Sometimes the work of restoration can fill you with purpose while simultaneously taking the wind out of your sails. Recently we had one of those episodes. A location in Lewisville had been a source of nursery material for several years. The spot wasn’t great but it had a few species of plants that we could utilize. It was predominately surrounded by apartments and the fate of this piece of land was inevitable.

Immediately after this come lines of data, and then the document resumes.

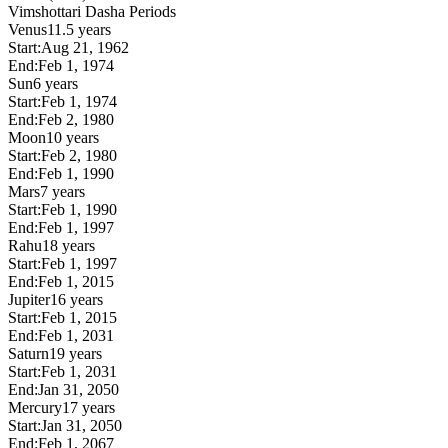
Vimshottari Dasha Periods
Venus
11.5 years
Start:
Aug 21, 1962
End:
Feb 1, 1974
Sun
6 years
Start:
Feb 1, 1974
End:
Feb 2, 1980
Moon
10 years
Start:
Feb 2, 1980
End:
Feb 1, 1990
Mars
7 years
Start:
Feb 1, 1990
End:
Feb 1, 1997
Rahu
18 years
Start:
Feb 1, 1997
End:
Feb 1, 2015
Jupiter
16 years
Start:
Feb 1, 2015
End:
Feb 1, 2031
Saturn
19 years
Start:
Feb 1, 2031
End:
Jan 31, 2050
Mercury
17 years
Start:
Jan 31, 2050
End:
Feb 1, 2067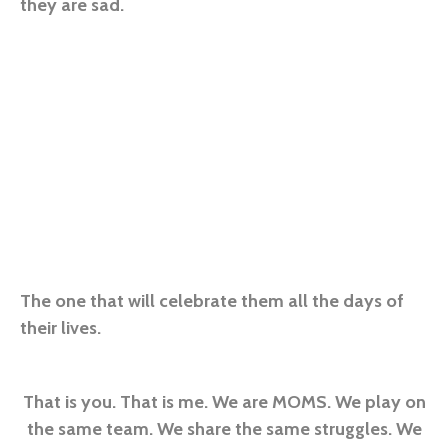
they are sad.
The one that will celebrate them all the days of
their lives.
That is you. That is me. We are MOMS. We play on
the same team. We share the same struggles. We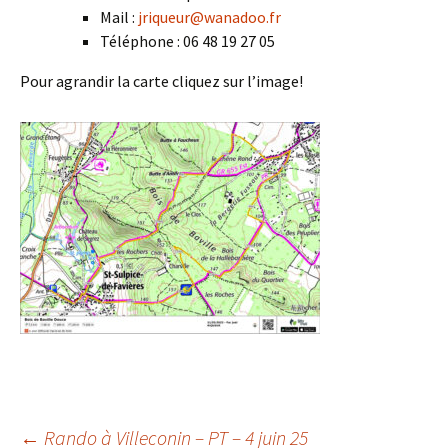
Mail :
jriqueur@wanadoo.fr
Téléphone : 06 48 19 27 05
Pour agrandir la carte cliquez sur l’image!
←
Rando à Villeconin – PT – 4 juin 25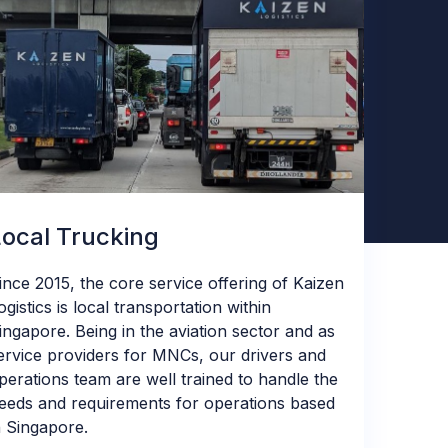
Local Trucking
ince 2015, the core service offering of Kaizen
ogistics is local transportation within
ingapore. Being in the aviation sector and as
ervice providers for MNCs, our drivers and
perations team are well trained to handle the
eeds and requirements for operations based
n Singapore.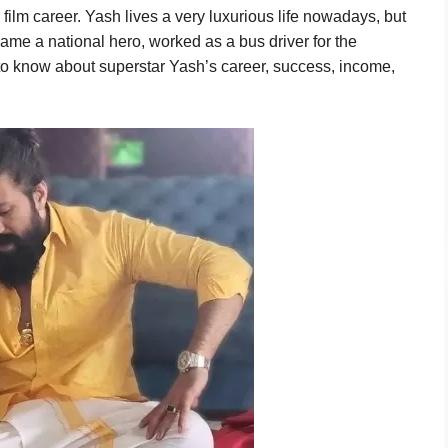
film career. Yash lives a very luxurious life nowadays, but
ame a national hero, worked as a bus driver for the
 to know about superstar Yash’s career, success, income,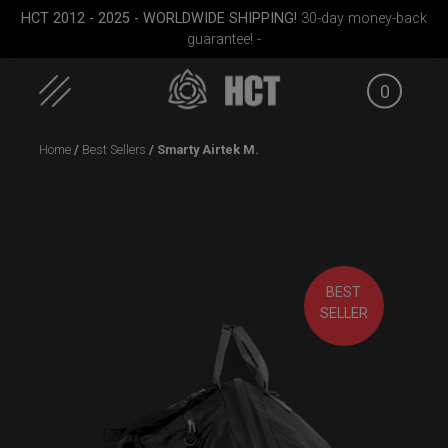
HCT 2012 - 2025 - WORLDWIDE SHIPPING!
30-day money-back
guarantee! -
0
Skip
Home
/
Best Sellers
/ Smarty Airtek M.
to
content
BEST
Medium)
Cargo Hardcase
Smarty Airtek M.
ON-OFF
SELLER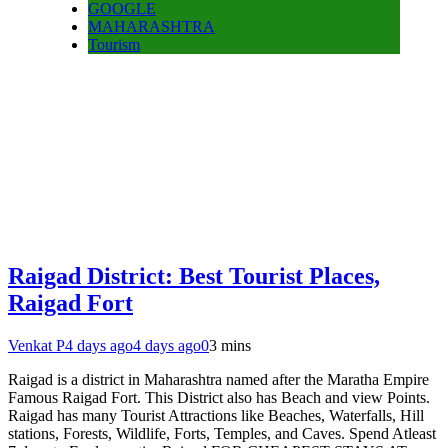
GOOGLE
MAHARASHTRA
Tourism
Raigad District: Best Tourist Places,
Raigad Fort
Venkat P
4 days ago
4 days ago
0
3 mins
Raigad is a district in Maharashtra named after the Maratha Empire
Famous Raigad Fort. This District also has Beach and view Points.
Raigad has many Tourist Attractions like Beaches, Waterfalls, Hill
stations, Forests, Wildlife, Forts, Temples, and Caves. Spend Atleast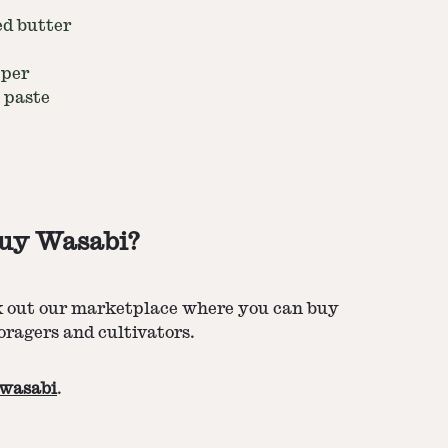
ed butter
pper
 paste
uy Wasabi?
k out our marketplace where you can buy
oragers and cultivators.
wasabi
.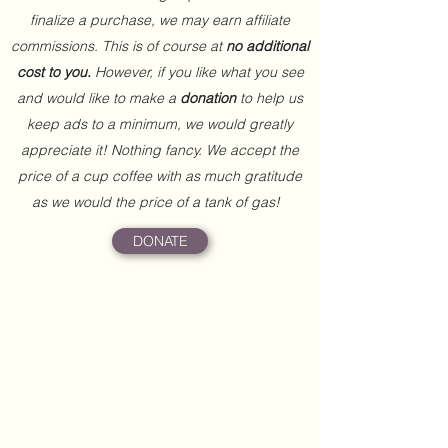
finalize a purchase, we may earn affiliate
commissions. This is of course at
no additional
cost to you.
However, if you like what you see
and would like to make a
donation
to help us
keep ads to a minimum, we would greatly
appreciate it! Nothing fancy. We accept the
price of a cup coffee with as much gratitude
as we would the price of a tank of gas!
DONATE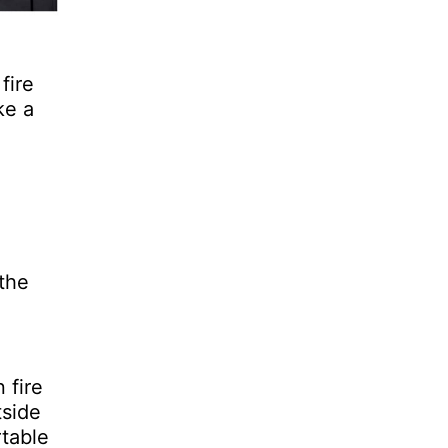
fire
ke a
 the
 fire
tside
rtable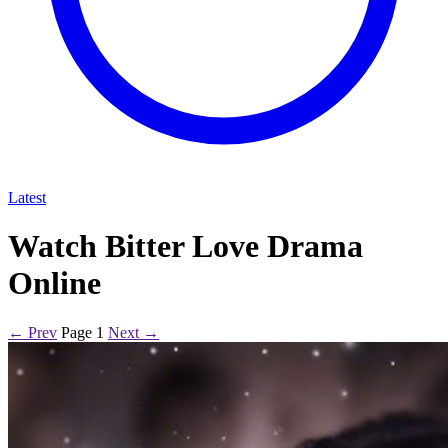
Latest
Watch Bitter Love Drama
Online
← Prev
Page 1
Next →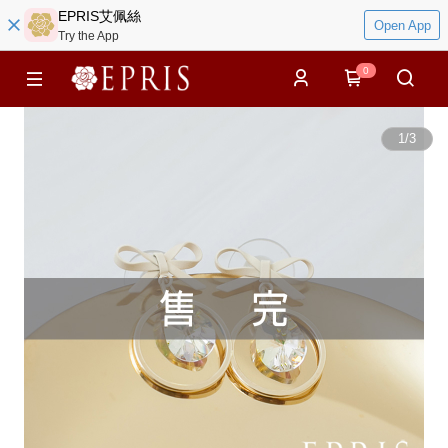
EPRIS艾佩絲
Open App
Try the App
0
1
/
3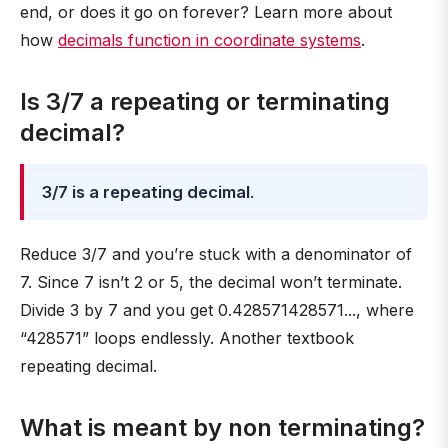
end, or does it go on forever? Learn more about
how
decimals function in coordinate systems
.
Is 3/7 a repeating or terminating
decimal?
3/7 is a repeating decimal
.
Reduce 3/7 and you’re stuck with a denominator of
7. Since 7 isn’t 2 or 5, the decimal won’t terminate.
Divide 3 by 7 and you get 0.428571428571..., where
“428571” loops endlessly. Another textbook
repeating decimal.
What is meant by non terminating?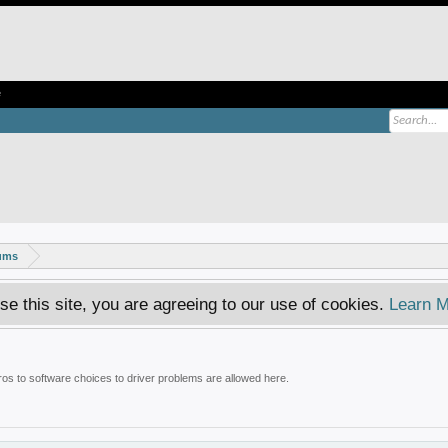
e
rums
se this site, you are agreeing to our use of cookies.
Learn M
tros to software choices to driver problems are allowed here.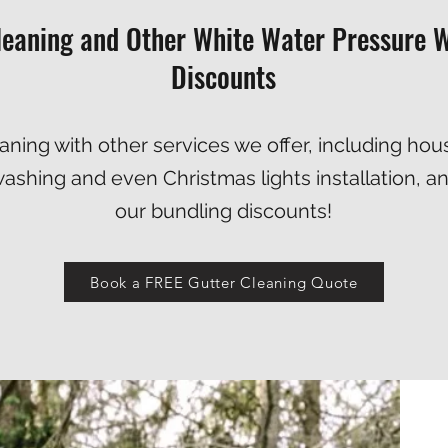
leaning and Other White Water Pressure W
Discounts
ning with other services we offer, including
hou
washing
and even
Christmas lights installation
, a
our bundling discounts!
Book a FREE Gutter Cleaning Quote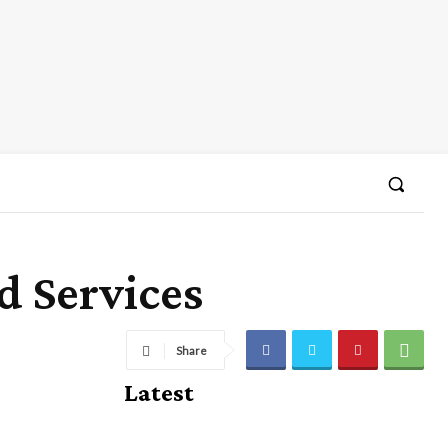
d Services
Share
Latest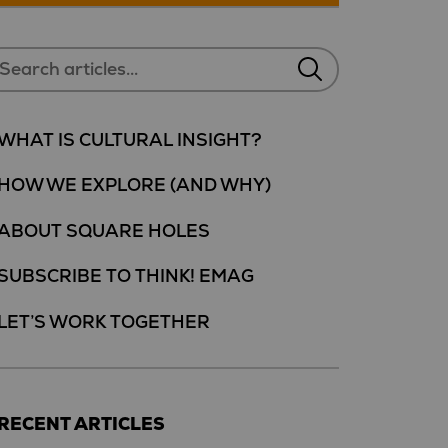
WHAT IS CULTURAL INSIGHT?
HOW WE EXPLORE (AND WHY)
ABOUT SQUARE HOLES
SUBSCRIBE TO THINK! EMAG
LET’S WORK TOGETHER
RECENT ARTICLES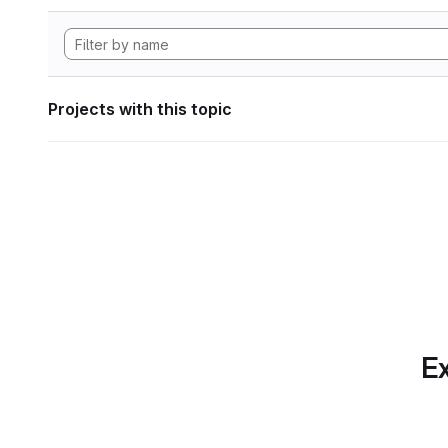
Projects with this topic
Ex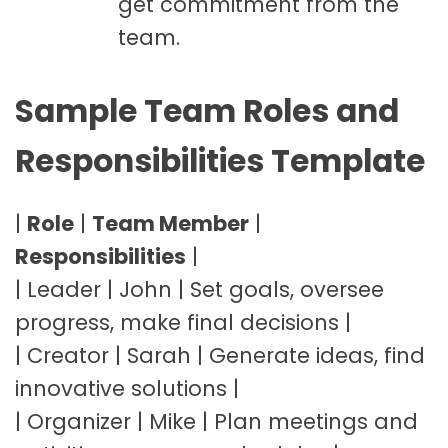
get commitment from the
team.
Sample Team Roles and
Responsibilities Template
|
Role
|
Team Member
|
Responsibilities
|
| Leader | John | Set goals, oversee
progress, make final decisions |
| Creator | Sarah | Generate ideas, find
innovative solutions |
| Organizer | Mike | Plan meetings and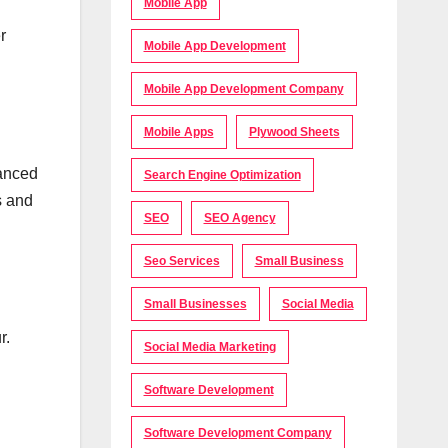
Mobile App
r
Mobile App Development
Mobile App Development Company
Mobile Apps
Plywood Sheets
lanced
Search Engine Optimization
s and
SEO
SEO Agency
Seo Services
Small Business
Small Businesses
Social Media
r.
Social Media Marketing
Software Development
Software Development Company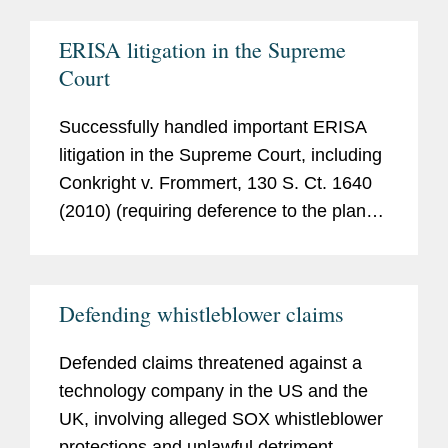
Harris Trust and Sav. Bank v. Salomon
Smith Barney, Inc.
, 530 U.S. 238 (2000).
ERISA litigation in the Supreme
Court
Successfully handled important ERISA
litigation in the Supreme Court, including
Conkright v. Frommert
, 130 S. Ct. 1640
(2010) (requiring deference to the plan
administrator’s interpretation of a plan,
even though the administrator had
previously relied on provisions that were
Defending whistleblower claims
not properly added to the plan), and
Kennedy v. Plan Adm’r for Dupont Sav. &
Defended claims threatened against a
Invt. Plan
, 129 S. Ct. 865 (2009)
technology company in the US and the
(applying ERISA’s “plan document” rule
UK, involving alleged SOX whistleblower
to affirm unanimously a plan
protections and unlawful detriment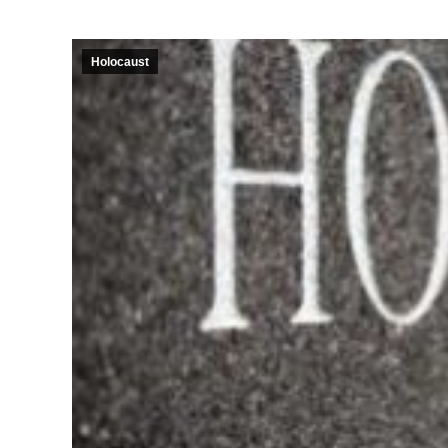
Holocaust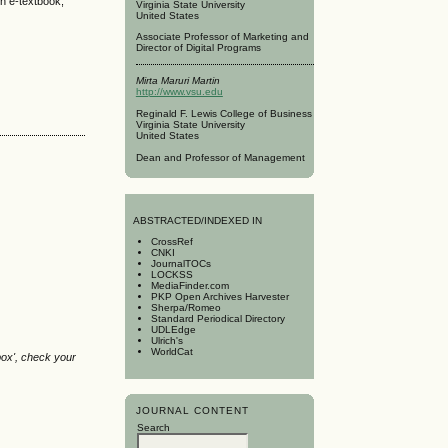
th e-textbook,
Virginia State University
United States
Associate Professor of Marketing and
Director of Digital Programs
Mirta Maruri Martin
http://www.vsu.edu
Reginald F. Lewis College of Business
Virginia State University
United States
Dean and Professor of Management
A
BSTRACTED/INDEXED IN
CrossRef
CNKI
JournalTOCs
LOCKSS
MediaFinder.com
PKP Open Archives Harvester
Sherpa/Romeo
Standard Periodical Directory
UDLEdge
Ulrich's
WorldCat
box', check your
JOURNAL CONTENT
Search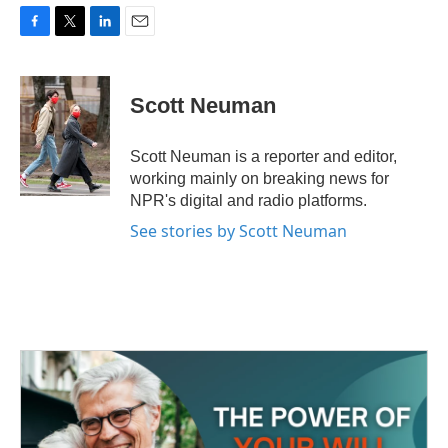
F
T
L
E
a
w
i
m
c
i
n
a
e
t
k
i
Scott Neuman
b
t
e
l
o
e
d
o
r
I
Scott Neuman is a reporter and editor,
k
n
working mainly on breaking news for
NPR's digital and radio platforms.
See stories by Scott Neuman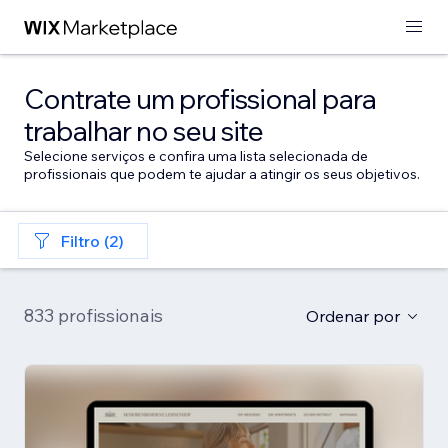
Contrate um profissional para
trabalhar no seu site
Selecione serviços e confira uma lista selecionada de
profissionais que podem te ajudar a atingir os seus objetivos.
Filtro (2)
833 profissionais
Ordenar por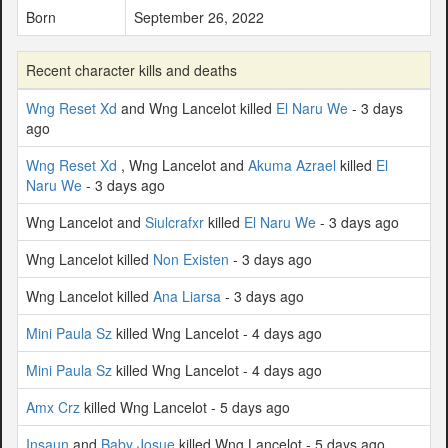
Born
September 26, 2022
Recent character kills and deaths
Wng Reset Xd
and Wng Lancelot killed
El Naru We
- 3 days
ago
Wng Reset Xd
, Wng Lancelot and
Akuma Azrael
killed
El
Naru We
- 3 days ago
Wng Lancelot and
Siulcrafxr
killed
El Naru We
- 3 days ago
Wng Lancelot killed
Non Existen
- 3 days ago
Wng Lancelot killed
Ana Liarsa
- 3 days ago
Mini Paula Sz
killed Wng Lancelot - 4 days ago
Mini Paula Sz
killed Wng Lancelot - 4 days ago
Amx Crz
killed Wng Lancelot - 5 days ago
Insaun
and
Baby Josue
killed Wng Lancelot - 5 days ago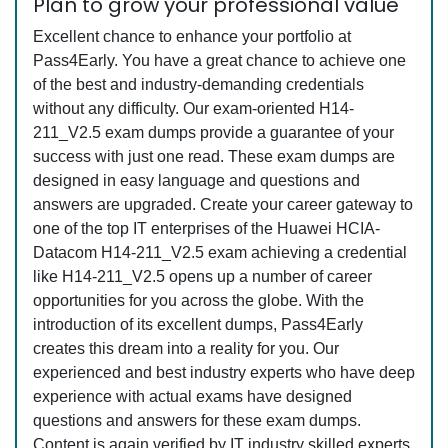
Plan to grow your professional value
Excellent chance to enhance your portfolio at
Pass4Early. You have a great chance to achieve one
of the best and industry-demanding credentials
without any difficulty. Our exam-oriented H14-
211_V2.5 exam dumps provide a guarantee of your
success with just one read. These exam dumps are
designed in easy language and questions and
answers are upgraded. Create your career gateway to
one of the top IT enterprises of the Huawei HCIA-
Datacom H14-211_V2.5 exam achieving a credential
like H14-211_V2.5 opens up a number of career
opportunities for you across the globe. With the
introduction of its excellent dumps, Pass4Early
creates this dream into a reality for you. Our
experienced and best industry experts who have deep
experience with actual exams have designed
questions and answers for these exam dumps.
Content is again verified by IT industry skilled experts.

As luck would have it, needing to make another collection trip, I drove past the site to check its condition. What I discovered was a crew installing a silt fence in preparation for groundwork. Contacting the foreman, we found out that the heavy equipment was scheduled to arrive in two days; however, we were welcome to collect whatever we could before they got there. We mobilized our “troops” (aka volunteers) and collected a truck full of little bluestem. We also decided to come back the following day to harvest some Texas grama and buffalo grass with a sod cutter. Within a week of sod cutting, where once prairie grasses and trees stood, nothing remained except several large piles of what could only now be described as - debris.
This unfortunate loss, while saddening and even angering to some, is typical. The few remaining spots of the once expansive North Texas tallgrass prairie are now small like distant stars, many of which are twinkling their last lights, never to be seen again. In this case not all the light went out. Some of that light was captured and will be allowed to shine again, at LLELA.